*** Provided material
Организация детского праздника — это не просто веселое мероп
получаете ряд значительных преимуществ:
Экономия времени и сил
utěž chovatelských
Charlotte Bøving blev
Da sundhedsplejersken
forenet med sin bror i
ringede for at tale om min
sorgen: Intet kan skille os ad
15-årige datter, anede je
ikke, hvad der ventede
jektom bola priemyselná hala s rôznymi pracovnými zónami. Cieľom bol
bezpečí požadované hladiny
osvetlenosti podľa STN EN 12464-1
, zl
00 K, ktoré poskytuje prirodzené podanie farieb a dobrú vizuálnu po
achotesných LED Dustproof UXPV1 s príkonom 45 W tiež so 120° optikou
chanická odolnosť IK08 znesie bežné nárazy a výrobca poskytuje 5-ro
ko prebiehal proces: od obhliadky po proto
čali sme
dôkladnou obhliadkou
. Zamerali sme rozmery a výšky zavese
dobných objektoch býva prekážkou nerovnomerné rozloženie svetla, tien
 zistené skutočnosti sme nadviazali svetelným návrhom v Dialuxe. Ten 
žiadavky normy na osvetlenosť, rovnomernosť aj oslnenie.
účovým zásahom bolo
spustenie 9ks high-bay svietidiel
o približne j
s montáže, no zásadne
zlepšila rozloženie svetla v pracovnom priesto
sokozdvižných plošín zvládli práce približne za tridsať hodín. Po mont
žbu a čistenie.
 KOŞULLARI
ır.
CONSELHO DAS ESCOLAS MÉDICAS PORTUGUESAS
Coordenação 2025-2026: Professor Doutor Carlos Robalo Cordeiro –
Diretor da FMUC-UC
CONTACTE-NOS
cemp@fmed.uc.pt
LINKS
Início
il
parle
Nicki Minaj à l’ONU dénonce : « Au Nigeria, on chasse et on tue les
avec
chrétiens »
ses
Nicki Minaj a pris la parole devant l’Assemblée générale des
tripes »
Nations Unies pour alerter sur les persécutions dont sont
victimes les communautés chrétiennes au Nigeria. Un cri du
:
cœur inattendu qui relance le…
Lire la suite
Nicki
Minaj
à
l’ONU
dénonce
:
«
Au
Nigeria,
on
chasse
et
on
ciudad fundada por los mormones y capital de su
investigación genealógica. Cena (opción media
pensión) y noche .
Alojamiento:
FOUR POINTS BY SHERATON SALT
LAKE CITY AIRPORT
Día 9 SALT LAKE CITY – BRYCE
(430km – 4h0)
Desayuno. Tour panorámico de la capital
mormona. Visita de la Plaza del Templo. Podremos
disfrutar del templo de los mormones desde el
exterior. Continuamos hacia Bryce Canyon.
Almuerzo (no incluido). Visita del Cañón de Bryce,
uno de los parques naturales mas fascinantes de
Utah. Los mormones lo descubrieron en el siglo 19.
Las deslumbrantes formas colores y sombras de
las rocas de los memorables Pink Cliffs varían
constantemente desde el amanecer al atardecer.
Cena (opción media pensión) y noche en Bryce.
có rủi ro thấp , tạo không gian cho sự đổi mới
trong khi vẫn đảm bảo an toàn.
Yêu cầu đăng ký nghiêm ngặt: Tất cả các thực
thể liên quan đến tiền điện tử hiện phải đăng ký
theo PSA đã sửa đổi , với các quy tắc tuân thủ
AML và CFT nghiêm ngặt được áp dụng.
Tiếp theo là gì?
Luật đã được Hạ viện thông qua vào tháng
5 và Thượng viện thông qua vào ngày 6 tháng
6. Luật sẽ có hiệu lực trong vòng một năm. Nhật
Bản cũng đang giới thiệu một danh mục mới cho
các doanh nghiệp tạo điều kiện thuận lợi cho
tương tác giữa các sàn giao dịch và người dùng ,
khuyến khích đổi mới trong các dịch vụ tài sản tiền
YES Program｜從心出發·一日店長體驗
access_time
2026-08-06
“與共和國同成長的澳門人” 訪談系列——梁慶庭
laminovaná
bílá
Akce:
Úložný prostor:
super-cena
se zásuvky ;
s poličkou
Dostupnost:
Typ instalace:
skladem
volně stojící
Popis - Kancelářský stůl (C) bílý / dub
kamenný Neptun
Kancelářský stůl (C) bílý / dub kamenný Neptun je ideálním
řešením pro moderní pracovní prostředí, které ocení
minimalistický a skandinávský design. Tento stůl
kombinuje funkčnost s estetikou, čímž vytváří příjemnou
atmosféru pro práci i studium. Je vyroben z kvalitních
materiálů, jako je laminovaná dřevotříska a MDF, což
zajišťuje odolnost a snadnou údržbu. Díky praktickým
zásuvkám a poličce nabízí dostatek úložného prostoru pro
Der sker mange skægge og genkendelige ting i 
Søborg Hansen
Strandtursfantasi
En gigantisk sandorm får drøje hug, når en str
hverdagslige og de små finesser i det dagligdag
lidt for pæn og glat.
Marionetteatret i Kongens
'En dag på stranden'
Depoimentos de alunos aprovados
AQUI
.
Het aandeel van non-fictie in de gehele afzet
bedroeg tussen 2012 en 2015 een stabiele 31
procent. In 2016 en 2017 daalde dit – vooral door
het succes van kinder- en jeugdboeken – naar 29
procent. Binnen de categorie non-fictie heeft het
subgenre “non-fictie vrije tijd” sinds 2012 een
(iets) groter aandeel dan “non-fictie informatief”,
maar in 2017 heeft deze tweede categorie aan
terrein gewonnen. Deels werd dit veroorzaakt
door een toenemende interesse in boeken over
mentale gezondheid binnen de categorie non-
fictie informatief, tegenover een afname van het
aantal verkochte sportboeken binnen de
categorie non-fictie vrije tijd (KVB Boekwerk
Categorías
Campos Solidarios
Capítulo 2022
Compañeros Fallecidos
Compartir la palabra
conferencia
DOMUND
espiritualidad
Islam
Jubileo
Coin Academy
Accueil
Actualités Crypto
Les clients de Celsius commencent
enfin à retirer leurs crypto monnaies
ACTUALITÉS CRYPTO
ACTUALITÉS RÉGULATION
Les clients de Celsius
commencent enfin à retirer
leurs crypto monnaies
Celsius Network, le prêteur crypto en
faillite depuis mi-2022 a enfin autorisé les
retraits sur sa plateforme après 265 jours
******
When a line contains the string "dịch", copy it from the records.

### Answer for this exercise
tương tác giữa các sàn giao dịch và người dùng ,
khuyến khích đổi mới trong các dịch vụ tài sản tiền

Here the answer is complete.